**Exercise materials**

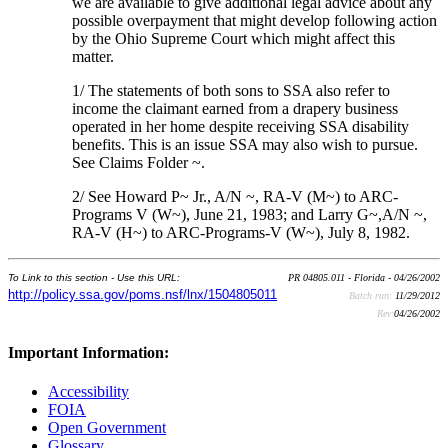
we are available to give additional legal advice about any
possible overpayment that might develop following action
by the Ohio Supreme Court which might affect this
matter.
1/ The statements of both sons to SSA also refer to
income the claimant earned from a drapery business
operated in her home despite receiving SSA disability
benefits. This is an issue SSA may also wish to pursue.
See Claims Folder ~.
2/ See Howard P~ Jr., A/N ~, RA-V (M~) to ARC-
Programs V (W~), June 21, 1983; and Larry G~,A/N ~,
RA-V (H~) to ARC-Programs-V (W~), July 8, 1982.
To Link to this section - Use this URL:
PR 04805.011 - Florida - 04/26/2002
http://policy.ssa.gov/poms.nsf/lnx/1504805011
Batch run:
11/29/2012
Rev:
04/26/2002
Important Information:
Accessibility
FOIA
Open Government
Glossary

**Exercise aim**
For every line of the data above that contains "also", copy that line.

**Answer box**
1/ The statements of both sons to SSA also refer to
benefits. This is an issue SSA may also wish to pursue.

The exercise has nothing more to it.